Toy boat collection
MODELS Toy boats from Steve Castelli’s collection are on display at the Healdsburg Museum through Jan. 19, 2025, along with a working model train set.

The newest exhibition at the Healdsburg Museum sticks to the tried-and-true formula: What once was commonplace is now historic, worthy of an exhibition.

Case in point: The vehicle collection of Steve Castelli, “who from an early age found worth in old things and loved the hunt to find them,” according to Holly Hoods’ exhibit notes from the Healdsburg Museum and Historical Society.

Castelli, a model car enthusiast and drag racer, passed away at the age of 83 last year. His collection was legendary, and with the assistance of his daughter, Tina Castelli, the museum assembled and mounted these mechanical wonders. As Hoods said, they “mounted this tribute not only to Steve, but to forward motion itself.”

His collection of over 5,000 items ranges from bikes, tricycles, pedal cars, models, remote-controlled boats, farm machinery, fire engines, tether cars and hot rods, to toy wagons, airplanes and trains. It forms the centerpiece of the new museum exhibit, “Vroom: Toys on the Go,” which opens today.

The collection includes his own childhood toy trucks from the 1940s and ’50s, still in pristine condition. “To say Steve was a collector is an understatement. Starting at a young age he took good care of his own toy trucks and we still have them in his collection today,” read a statement from his family on his website, hotrodwillys.com. “Steve especially loved the hunt!”

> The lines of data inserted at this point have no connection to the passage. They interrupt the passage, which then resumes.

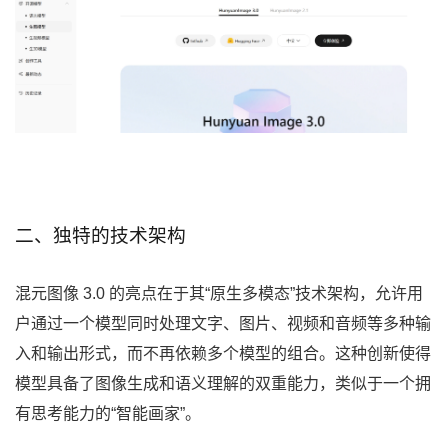
二、独特的技术架构
混元图像 3.0 的亮点在于其“原生多模态”技术架构，允许用
户通过一个模型同时处理文字、图片、视频和音频等多种输
入和输出形式，而不再依赖多个模型的组合。这种创新使得
模型具备了图像生成和语义理解的双重能力，类似于一个拥
有思考能力的“智能画家”。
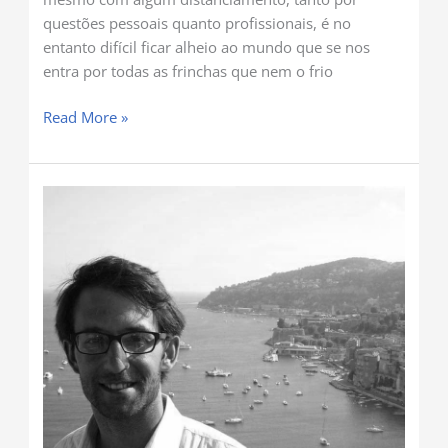
questões pessoais quanto profissionais, é no
entanto difícil ficar alheio ao mundo que se nos
entra por todas as frinchas que nem o frio
Read More »
As
vitórias
de
Pirro
da
direita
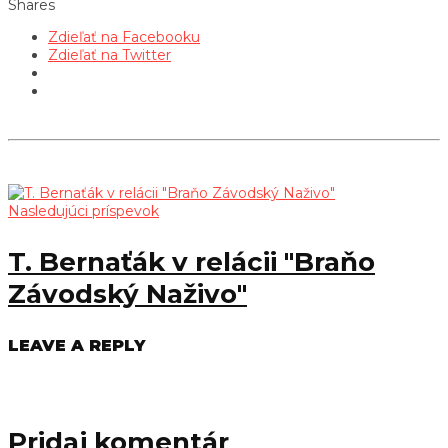
Shares
Zdieľať na Facebooku
Zdieľať na Twitter
Nasledujúci príspevok
T. Bernaťák v relácii "Braňo
Závodský Naživo"
LEAVE A REPLY
Pridaj komentár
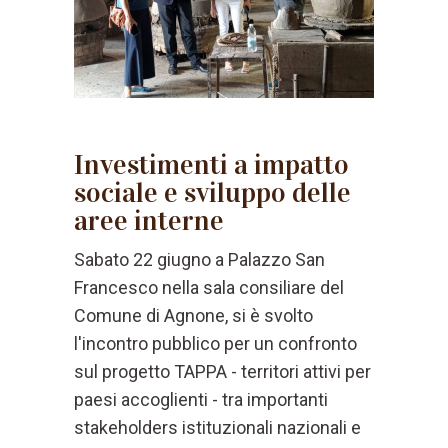
Investimenti a impatto
sociale e sviluppo delle
aree interne
Sabato 22 giugno a Palazzo San
Francesco nella sala consiliare del
Comune di Agnone, si è svolto
l'incontro pubblico per un confronto
sul progetto TAPPA - territori attivi per
paesi accoglienti - tra importanti
stakeholders istituzionali nazionali e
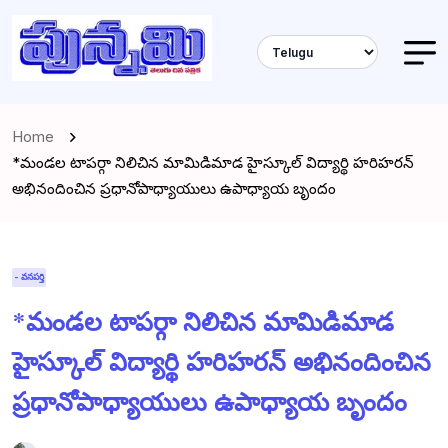
Home
*మండల టాపర్గా నిలిచిన మామిడిమాడ హైస్కూల్ విద్యార్థి హరిహరన్
అభినందించిన ప్రధానోపాధ్యాయులు ఉపాధ్యాయ బృందం
- వనపర్తి
*మండల టాపర్గా నిలిచిన మామిడిమాడ
హైస్కూల్ విద్యార్థి హరిహరన్ అభినందించిన
ప్రధానోపాధ్యాయులు ఉపాధ్యాయ బృందం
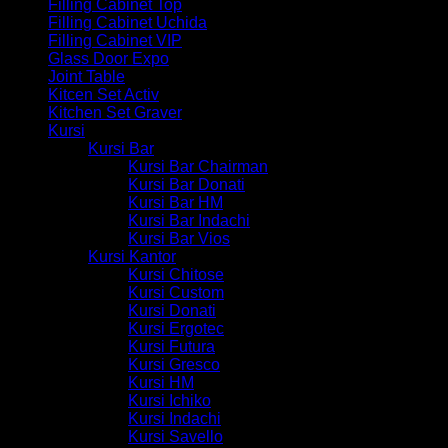
Filling Cabinet Top
Filling Cabinet Uchida
Filling Cabinet VIP
Glass Door Expo
Joint Table
Kitcen Set Activ
Kitchen Set Graver
Kursi
Kursi Bar
Kursi Bar Chairman
Kursi Bar Donati
Kursi Bar HM
Kursi Bar Indachi
Kursi Bar Vios
Kursi Kantor
Kursi Chitose
Kursi Custom
Kursi Donati
Kursi Ergotec
Kursi Futura
Kursi Gresco
Kursi HM
Kursi Ichiko
Kursi Indachi
Kursi Savello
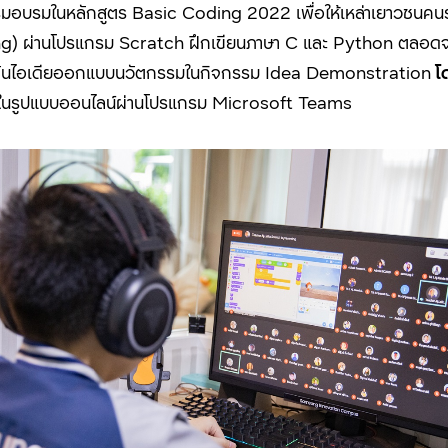
กรรมอบรมในหลักสูตร
Basic Coding 2022
เพื่อให้เหล่าเยาวชนคนรุ
ng)
ผ่านโปรแกรม
Scratch
ฝึกเขียนภาษา
C
และ
Python
ตลอดจ
ะชันไอเดียออกแบบนวัตกรรมในกิจกรรม
Idea Demonstration
โ
ในรูปแบบออนไลน์ผ่านโปรแกรม
Microsoft Teams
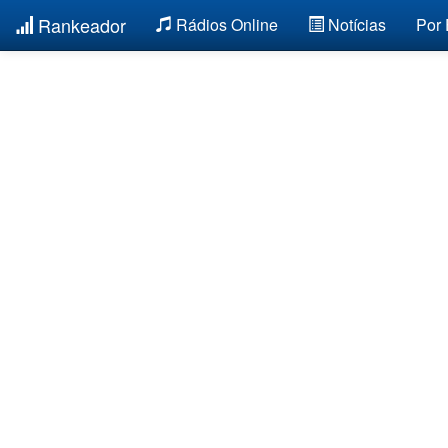
Rankeador
Rádios Online
Notícias
Por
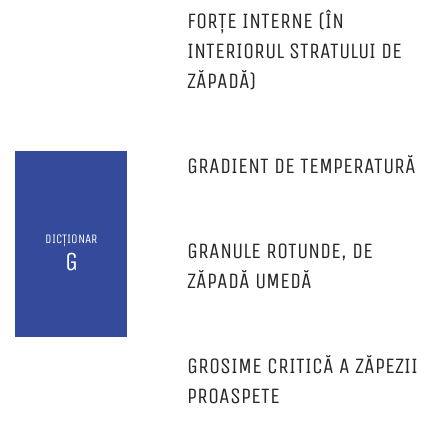
FORȚE INTERNE (ÎN
INTERIORUL STRATULUI DE
ZĂPADĂ)
GRADIENT DE TEMPERATURĂ
DICȚIONAR
GRANULE ROTUNDE, DE
G
ZĂPADĂ UMEDĂ
GROSIME CRITICĂ A ZĂPEZII
PROASPETE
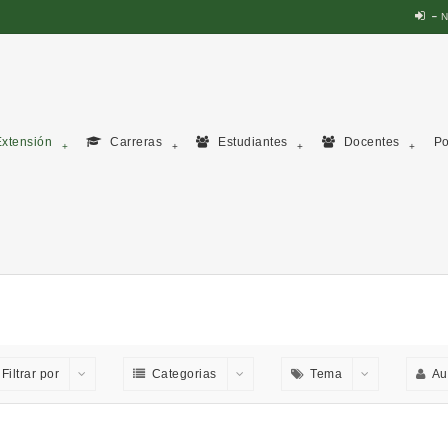
N
xtensión
Carreras
Estudiantes
Docentes
Po
Filtrar por
Categorias
Tema
Au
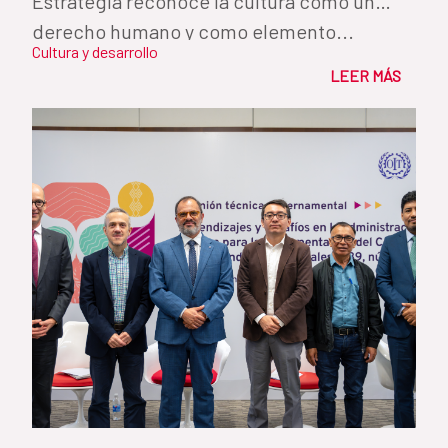
Estrategia reconoce la cultura como un
derecho humano y como elemento...
Cultura y desarrollo
LEER MÁS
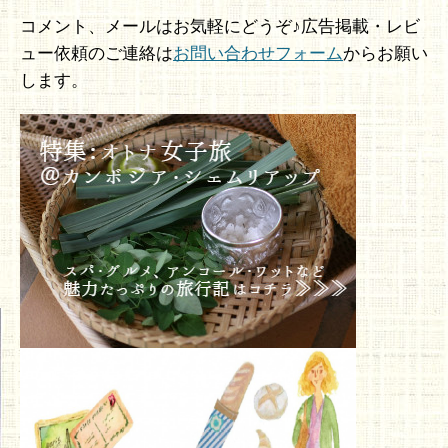
コメント、メールはお気軽にどうぞ♪広告掲載・レビ
ュー依頼のご連絡は
お問い合わせフォーム
からお願い
します。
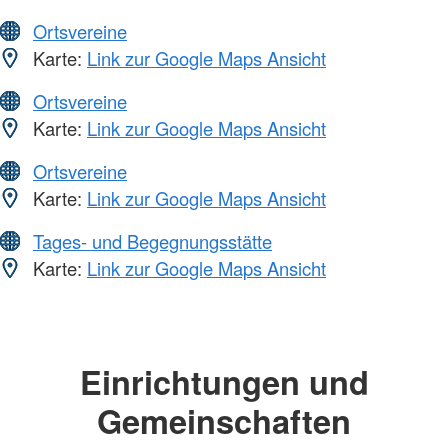
Ortsvereine
Karte:
Link zur Google Maps Ansicht
Ortsvereine
Karte:
Link zur Google Maps Ansicht
Ortsvereine
Karte:
Link zur Google Maps Ansicht
Tages- und Begegnungsstätte
Karte:
Link zur Google Maps Ansicht
Einrichtungen und
Gemeinschaften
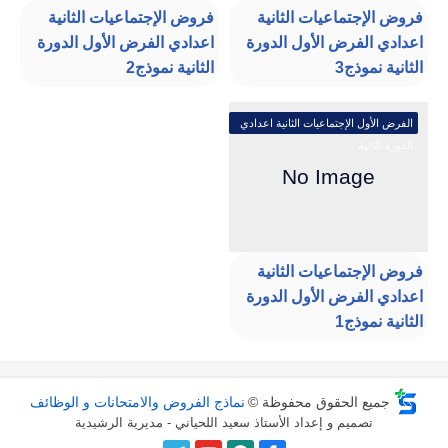
فروض الإجتماعيات الثانية
فروض الإجتماعيات الثانية
اعدادي الفرض الأول الدورة
اعدادي الفرض الأول الدورة
الثانية نموذج3
الثانية نموذج2
الفرض الأول الإجتماعيات الثانية اعدادي
الدورة الثانية
فروض الإجتماعيات الثانية
اعدادي الفرض الأول الدورة
الثانية نموذج1
جميع الحقوق محفوظة ©
نماذج الفروض والامتحانات و الوظائف
تصميم و إعداد الأستاذ سعيد اللحياني - مديرية الرشيدية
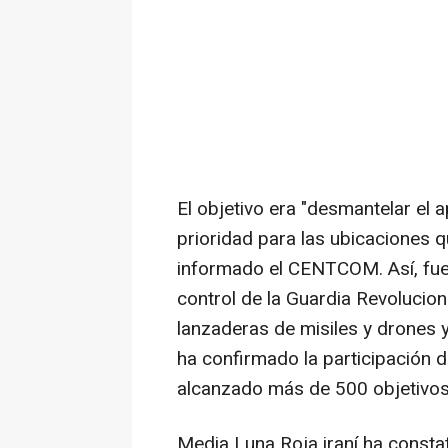
El objetivo era "desmantelar el 
prioridad para las ubicaciones 
informado el CENTCOM. Así, fu
control de la Guardia Revolucion
lanzaderas de misiles y drones y
ha confirmado la participación
alcanzado más de 500 objetivos 
Media Luna Roja iraní ha consta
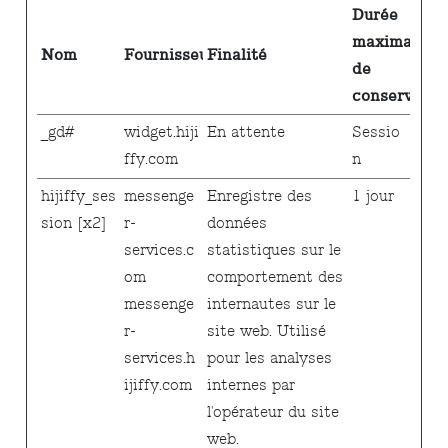
Durée
maximale
Nom
Fournisseur
Finalité
de
conservatio
_gd#
widget.hiji
En attente
Sessio
ffy.com
n
hijiffy_ses
messenge
Enregistre des
1 jour
sion [x2]
r-
données
services.c
statistiques sur le
om
comportement des
messenge
internautes sur le
r-
site web. Utilisé
services.h
pour les analyses
ijiffy.com
internes par
l'opérateur du site
web.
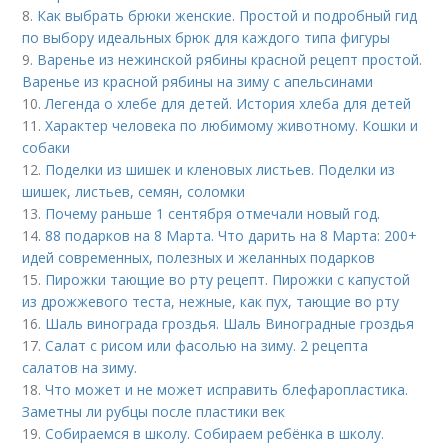
8.
Как выбрать брюки женские. Простой и подробный гид
по выбору идеальных брюк для каждого типа фигуры
9.
Варенье из нежинской рябины красной рецепт простой.
Варенье из красной рябины на зиму с апельсинами
10.
Легенда о хлебе для детей. История хлеба для детей
11.
Характер человека по любимому животному. Кошки и
собаки
12.
Поделки из шишек и кленовых листьев. Поделки из
шишек, листьев, семян, соломки
13.
Почему раньше 1 сентября отмечали новый год.
14.
88 подарков на 8 Марта. Что дарить на 8 Марта: 200+
идей современных, полезных и желанных подарков
15.
Пирожки тающие во рту рецепт. Пирожки с капустой
из дрожжевого теста, нежные, как пух, тающие во рту
16.
Шаль винограда гроздья. Шаль Виноградные гроздья
17.
Салат с рисом или фасолью на зиму. 2 рецепта
салатов на зиму.
18.
Что может и не может исправить блефаропластика.
Заметны ли рубцы после пластики век
19.
Собираемся в школу. Собираем ребёнка в школу.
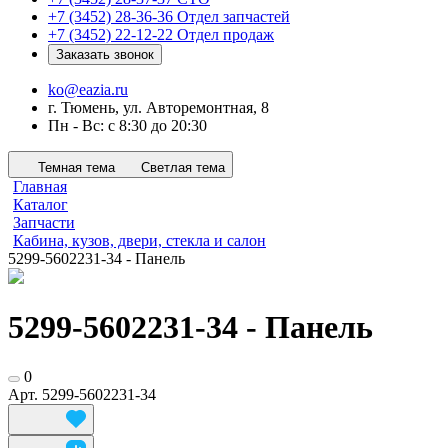
+7 (3452) 28-36-36
Отдел запчастей
+7 (3452) 22-12-22
Отдел продаж
Заказать звонок
ko@eazia.ru
г. Тюмень, ул. Авторемонтная, 8
Пн - Вс: с 8:30 до 20:30
Темная тема
Светлая тема
Главная
Каталог
Запчасти
Кабина, кузов, двери, стекла и салон
5299-5602231-34 - Панель
5299-5602231-34 - Панель
0
Арт.
5299-5602231-34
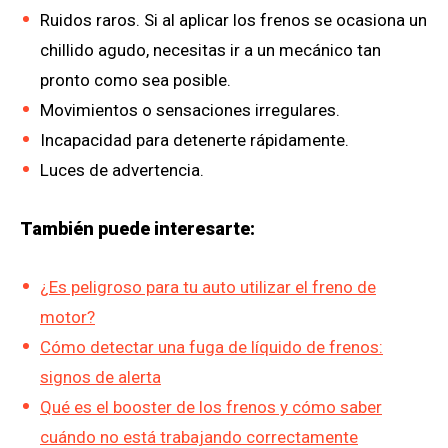
Ruidos raros. Si al aplicar los frenos se ocasiona un
chillido agudo, necesitas ir a un mecánico tan
pronto como sea posible.
Movimientos o sensaciones irregulares.
Incapacidad para detenerte rápidamente.
Luces de advertencia.
También puede interesarte:
¿Es peligroso para tu auto utilizar el freno de
motor?
Cómo detectar una fuga de líquido de frenos:
signos de alerta
Qué es el booster de los frenos y cómo saber
cuándo no está trabajando correctamente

Castelli also collected soda fountain accessories and service station pumps, oil cans and signage—the physical evidence of transcontinental car culture that straddled the 20th century.

Model train depot
THE WAY IT WAS? A scale-model replica of the Healdsburg Depot and other buildings and features of an idyllic past, when train travel was a centerpiece of American life. Wayne Padd’s model will again be featured in the Museum’s Holiday exhibit.

Model Trains

The Castelli exhibition is enhanced by a model train display by another collector friend of the Museum. Enthusiast Wayne Padd has once again set up a festive vintage Lionel model train set and village, including an O-scale model of the historic Healdsburg railroad depot. (O scale is 1/4 inch to one foot, or four feet for every inch of track.)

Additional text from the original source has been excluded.